Mistake 2: Counting an open shape as a polygon
Where it slips in: Drawing four line segments that don't close up and calling it a quadrilateral.
Don't do this: Skip the closure step.
The correct way: A polygon must be closed — start and end at the same vertex with no gap.
Mistake 3: Using the regular-polygon angle formula on an irregular polygon
Where it slips in: A pentagon has angles $80°, 100°, 110°, 125°$, and a missing angle. Student divides $540°$ by $5$ to get $108°$.
Don't do this: Apply the regular formula when the polygon is clearly irregular.
The correct way: Use the angle-sum to find the missing angle by subtraction: $540° - (80° + 100° + 110° + 125°) = 125°$.

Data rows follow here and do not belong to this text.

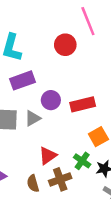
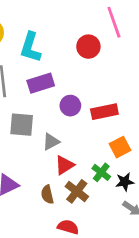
gray triangle: (33, 118) -> (51, 142), moved
brown cross: (60, 179) -> (77, 191), turned -35

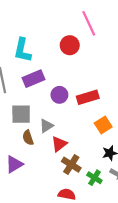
green cross: (101, 172) -> (94, 178), moved
brown semicircle: (47, 194) -> (28, 138), moved

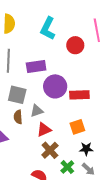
cyan L-shape: (22, 50) -> (48, 28), moved
purple circle: (59, 95) -> (55, 86), size x1.5
orange square: (103, 125) -> (77, 127), moved

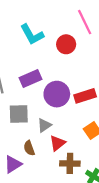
cyan L-shape: (48, 28) -> (32, 35), turned -40
brown semicircle: (18, 117) -> (29, 148), moved
brown cross: (50, 150) -> (70, 163), turned -30

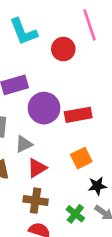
brown cross: (70, 163) -> (36, 201), moved

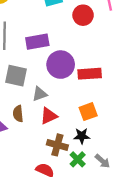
black star: (97, 186) -> (82, 136), moved
brown cross: (36, 201) -> (57, 145), moved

A real-world version of the mistake. When the Burj Khalifa (Dubai, $2010$) was designed, its floor plan is built around three petals that overlap — each petal contains a regular hexagonal substructure. Engineers had to apply the exact regular-polygon angle to each petal floor; treating any one as "approximately hexagonal" would have produced load misalignment between floors. The polygon angle rules are not classroom-only.
Conclusion
A polygon is a closed two-dimensional shape made of straight line segments.
A polygon with $n$ sides has $n$ vertices, $n$ interior angles summing to $(n-2) \times 180°$, exterior angles summing to $360°$, and $\dfrac{n(n-3)}{2}$ diagonals.
Polygons classify by side count (triangle, quadrilateral, ..., decagon), regularity (regular vs irregular), and angle shape (convex vs concave).
Use the regular-polygon formulas only when the polygon is genuinely regular; for irregular ones, work with the sum and subtract.
Polygons underpin tessellation, honeycomb design, 3D computer graphics, and most of school geometry from Grade 4 onwards.
Three Problems to Cement Polygons
Find the sum of interior angles of an octagon.
Each interior angle of a regular polygon is $135°$. How many sides does it have?
A pentagon has angles $100°, 110°, 115°, 90°$. Find the fifth angle.
If problem 2 gave $\dfrac{180°}{135°}$ as your approach, return to Mistake on the Standard example.